Carnet de notes sur vêtements et villes est assurément un film pour les complétistes de Wenders. À l’origine une commande du centre Georges Pompidou pour illustrer le monde la mode auquel le cinéaste ne connaît rien, le documentaire a en apparence tout de de l’objet filmique prétentieux et abscons. Mais voilà, le titre annonce de côté parfaitement la couleur : il s’agit avant tout d’un « carnets de notes », autrement dit d’un brouillon, d’une esquisse sans plan préétabli, d’un essai. Un terrain réflexif et expérimental dans lequel Wenders va essayer de comprendre la mode à travers un maître, Yohji Yamamoto – arrivant alors à la fin d’une décennie qui l’a vu éclore sur la scène internationale –, mais aussi réfléchir sur l’évolution de son art dans son passage de l’image argentique à l’image numérique, de la praticité d’un caméscope par rapport à une caméra 30mm, de son adéquation pour filmer des gens de manière discrète ou pour filmer une ville comme Tokyo, etc.

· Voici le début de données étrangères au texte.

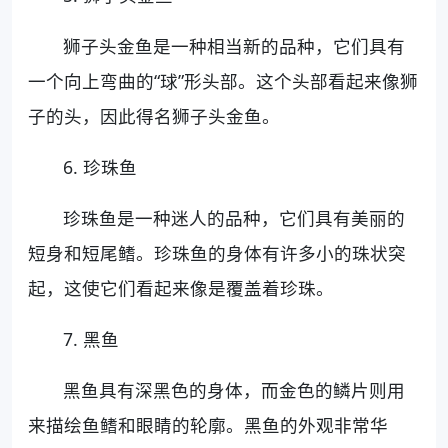
狮子头金鱼是一种相当新的品种，它们具有
一个向上弯曲的“球”形头部。这个头部看起来像狮
子的头，因此得名狮子头金鱼。
6. 珍珠鱼
珍珠鱼是一种迷人的品种，它们具有美丽的
短身和短尾鳍。珍珠鱼的身体有许多小的珠状突
起，这使它们看起来像是覆盖着珍珠。
7. 黑鱼
黑鱼具有深黑色的身体，而金色的鳞片则用
来描绘鱼鳍和眼睛的轮廓。黑鱼的外观非常华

Et au milieu de tout cela, Wenders filme donc Yamamoto en plein travail, l’interviewe en jouant au billard, se questionne tout en donnant à voir des séquences baveuses prises en caméscope de paysages tokyoïtes, le tout avec une musique qu’il faut bien qualifier « de merde », surtout lorsque l’on a en tête la B.O. de Ry Cooder pour Paris, Texas.

Ça donne envie, hein ?

Eh bien malgré tout cela, et malgré le relatif ennui que m’ont procuré les 80 minutes de ce documentaire, difficile de lui nier une intelligence et une originalité certaines. On trouvera peut-être cette dernière datée, mais d’un autre côté, qu’est-ce qui permettrait de dire que celle d’un Chris Marker serait plus moderne, plus profonde, plus atemporelle ? Le format choisi est tellement débraillé (cocasse pour un documentaire sur la mode telle que la conçoit un Yamamoto), tellement cousu de fils de provenance variée qu’une curiosité teintée de plaisir, pour peu que l’on ne soit pas totalement hermétique à l’art moderne tel qu’il peut être montré à Beaubourg, peut finir par poindre.

Pour ma part, j’ai finalement apprécié de voir un maître en action, tout simplement. Ignare pour tout ce qui concerne le domaine de la mode, voir Yamamoto scruter ses modèles, procéder encore et encore à des retouches ou encore parler de son art avec ce faciès de sage fatigué mais confiant, a plutôt été source d’intérêt, à défaut de profonde fascination. Il manquait peut-être ici une capacité à rendre compte de l’aspect tactile du métier, aspect que le format d’image choisi ne permettait pas de bien saisir. D’ailleurs, pour ce qui est des remarques de Wenders sur « l’image électronique » ou sur les bienfaits des images filmées avec un caméscope, il faut avouer qu’elles sont parfois dures à admettre pour le spectateur de 2024 pour qui ces images sont simplement atroces à regarder. Après, Wenders ne manque pas d’intuition quand il se demande si plus tard l’image électronique aura tellement d’importance que ce seront les concepteurs de jeux vidéo qui seront les nouveaux créateurs d’image. Mais il y a encore un peu de marge, si l’industrie du jeu vidéo écrase celle du cinéma, trente-quatre ans après Carnet de notes sur vêtements et villes, il y a encore un Wim Wenders pour réaliser un Perfect Days, fiction qui est bien du niveau de Paris, Texas. Exit cependant le 35mm, place à la rolls des caméras numériques, la Sony Venice. Autre temps, autre alchimie cinématographique, mais finalement, toujours, même capacité, au milieu de l’aspect fourre-tout de sa filmographie, à créer une fiction universelle. Pas mal pour un réalisateur de 78 ans. Et alors que Yamamoto a atteint les quatre-vingt, on se dit qu’il pourrait être intéressant, à un époque où l’on croule sous les suites, d’avoir un malicieux Carnet de notes sur vêtements et villes II.